[Stored data]

•••••

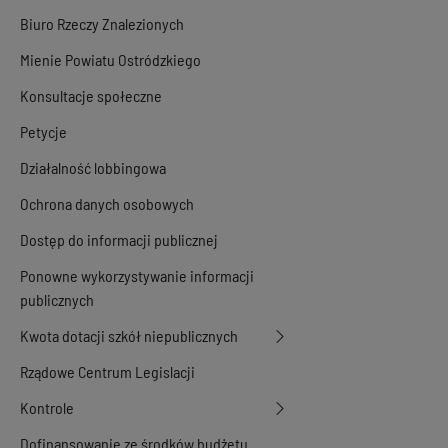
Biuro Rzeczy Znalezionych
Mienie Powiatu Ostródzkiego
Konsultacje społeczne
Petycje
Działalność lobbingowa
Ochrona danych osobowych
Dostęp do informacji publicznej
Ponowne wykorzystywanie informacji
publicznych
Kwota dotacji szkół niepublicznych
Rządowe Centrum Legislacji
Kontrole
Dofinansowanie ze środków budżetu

•••••

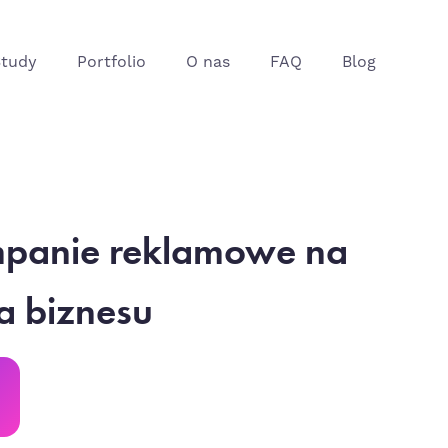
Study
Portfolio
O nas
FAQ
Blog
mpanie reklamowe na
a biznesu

•••••

From the records above, reproduce exactly the lines from the one with "Biuro Rzeczy Znalezionych" to the one with "Dofinansowanie ze środków budżetu", both included, and no others.

Biuro Rzeczy Znalezionych
Mienie Powiatu Ostródzkiego
Konsultacje społeczne
Petycje
Działalność lobbingowa
Ochrona danych osobowych
Dostęp do informacji publicznej
Ponowne wykorzystywanie informacji
publicznych
Kwota dotacji szkół niepublicznych
Rządowe Centrum Legislacji
Kontrole
Dofinansowanie ze środków budżetu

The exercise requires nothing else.